Comments about this copy: Comments include requests that missing title pages be restored, or that two variants counted as the same copy by both ESTC and EEBO be distinguished.  They range from providing resolutions of complex pagination problems, to asking general book history questions.

About this work:  This section allows readers to suggest the broader context of a given text.  Nick Poyntz of Mercurius Politicus fame identifies one pamphlet as an advertorial for a cup lined with antimony and notes that two customers died after using the cup.  Other readers correct publication dates, post questions about attribution, note additional authors not mentioned in the EEBO or ESTC entries, or track the evolution of a text from one edition to the next.

Notes:  Aliases can be discussed here, something helpful in reading recusant literature.  This is also the space to discuss a text’s plurality–its relation to other texts it cites or responds to, and its reception.

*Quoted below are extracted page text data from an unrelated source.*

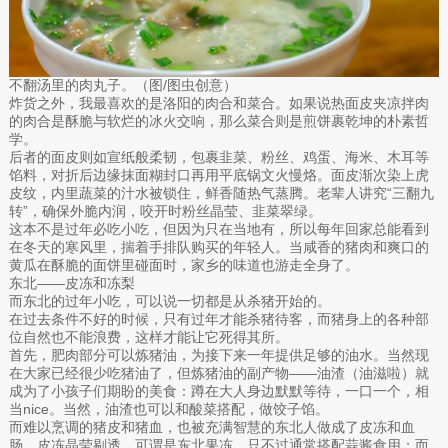
不翻汤里的肉丸子。（图/图虫创意）
炸货之外，我最喜欢的是洛阳的肉合和菜合。如果说热面皮夹凉拌肉
的肉合是酥脆与软烂的冰火交响，那么菜合则是煎饼裹乾坤的朴素哲
学。
后者的面皮则如宣纸般柔韧，包裹韭菜、粉丝、鸡蛋、海米、木耳等
馅料，对折后边缘抹面糊封口再用平底锅文火慢烙。面皮渐次染上虎
皮纹，内里蔬菜的汁水被锁住，鲜香随热气蒸腾。老辈人讲究“三翻九
转”，确保外脆内润，咬开时粉丝晶莹、韭菜翠绿。
这本不是过年必吃小吃，但因为只在当地有，所以每年回家总能看到
在冬天的寒风里，揣着手排队购买的年轻人。当咸香的猪肉和爽口的
黄瓜在酥脆的面饼里碰面时，家乡的味道也游走全身了。
东北——皮冻和冻梨
而东北的过年小吃，可以说一切都是从杀猪开始的。
在过去条件不好的时候，只有过年才能杀猪待客，而猪身上的各种部
位自然也不能浪费，这样才能让它死得其所。
首先，肥肉部分可以炼猪油，为接下来一年提供足够的油水。当然现
在大家已经很少吃猪油了，但炼猪油的副产物——油渣（油滋啦）就
成为了小孩子们期盼的美食：蹲在大人身边默默等待，一口一个，相
当nice。当然，油渣也可以和酸菜搭配，做饺子馅。
而难以烹调的猪皮和猪血，也被充满智慧的东北人做成了皮冻和血
肠。皮冻晶莹剔透，可谓是东北果冻，只不过通常搭配蒜酱食用；而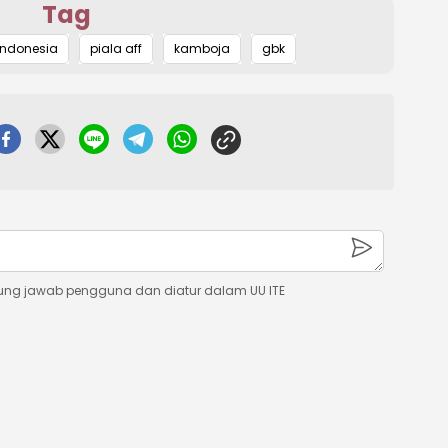
Tag
Mute
indonesia
piala aff
kamboja
gbk
ung jawab pengguna dan diatur dalam UU ITE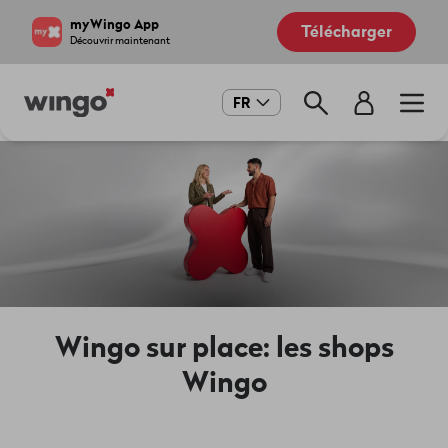
Aller
Navigate
myWingo App
Télécharger
au
to
Découvrir maintenant
contenu
home
principal
page
Main
FR
navigation
Wingo sur place: les shops
Wingo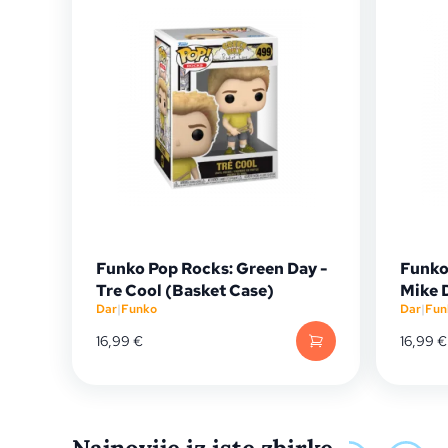
Funko Pop Rocks: Green Day -
Funko
Tre Cool (Basket Case)
Mike 
Dar
|
Funko
Dar
|
Fun
16,99
€
16,99
€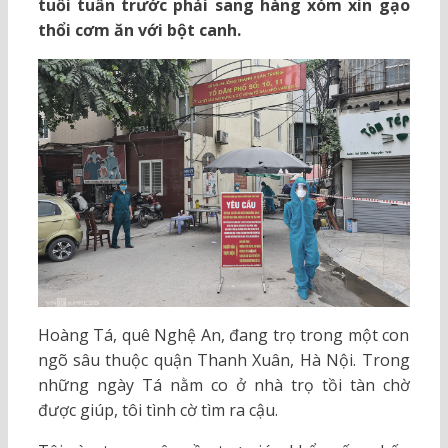
tuổi tuần trước phải sang hàng xóm xin gạo
thổi cơm ăn với bột canh.
Hoàng Tá, quê Nghệ An, đang trọ trong một con
ngõ sâu thuộc quận Thanh Xuân, Hà Nội. Trong
những ngày Tá nằm co ở nhà trọ tồi tàn chờ
được giúp, tôi tình cờ tìm ra cậu.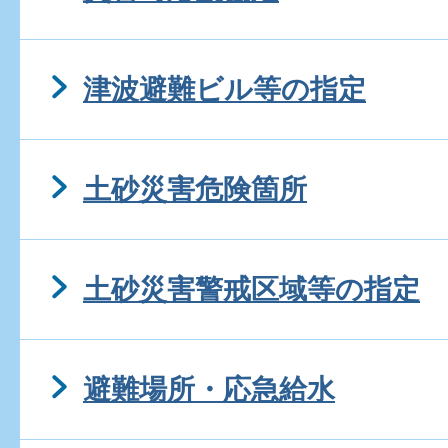
津波避難ビル等の指定
土砂災害危険箇所
土砂災害警戒区域等の指定
避難場所・応急給水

Suggest a link: This space allows for links to ODNB entries or to pertinent articles, particularly useful for acquiring a fuller understanding of little known works. 

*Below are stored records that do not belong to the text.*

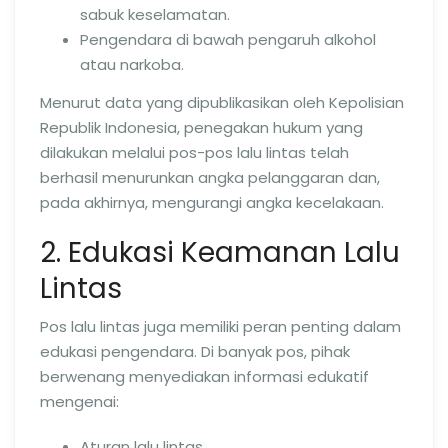
sabuk keselamatan.
Pengendara di bawah pengaruh alkohol
atau narkoba.
Menurut data yang dipublikasikan oleh Kepolisian
Republik Indonesia, penegakan hukum yang
dilakukan melalui pos-pos lalu lintas telah
berhasil menurunkan angka pelanggaran dan,
pada akhirnya, mengurangi angka kecelakaan.
2. Edukasi Keamanan Lalu
Lintas
Pos lalu lintas juga memiliki peran penting dalam
edukasi pengendara. Di banyak pos, pihak
berwenang menyediakan informasi edukatif
mengenai:
Aturan lalu lintas.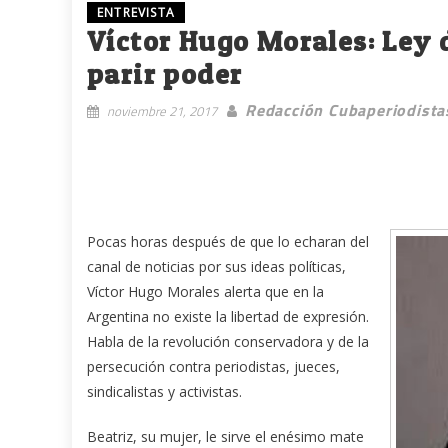
ENTREVISTA
Víctor Hugo Morales: Ley 
parir poder
Redacción Cubaperiodista
noviembre 21, 2017
Pocas horas después de que lo echaran del
canal de noticias por sus ideas políticas,
Víctor Hugo Morales alerta que en la
Argentina no existe la libertad de expresión.
Habla de la revolución conservadora y de la
persecución contra periodistas, jueces,
sindicalistas y activistas.
Beatriz, su mujer, le sirve el enésimo mate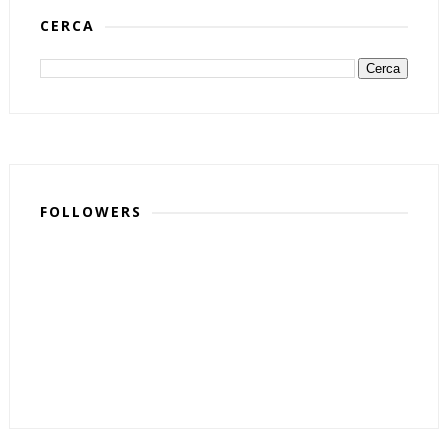
CERCA
FOLLOWERS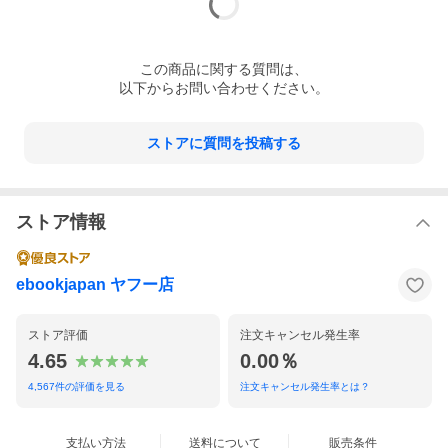
この
商品
に関する質問は、
以下からお問い合わせください。
ストアに質問を投稿する
ストア情報
ebookjapan ヤフー店
ストア評価
注文キャンセル発生率
4.65
0.00％
4,567
件の評価を見る
注文キャンセル発生率とは？
支払い方法
送料について
販売条件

Perhaps most innovatively, EEBO Interactions invites scholars and librarians to talk with one another and with representatives from the commercial world that produced EEBOEEBO Interactions is the only purpose-built space designed to bring together members of the bibliographical community–normally working in isolation and apart from one another–to collaborate for a moment or two on the joint endeavor of linking the past to the present.  This is the kind of experiment that benefits everyone. 

It would be great to hear readers’ responses to EEBO Interactions.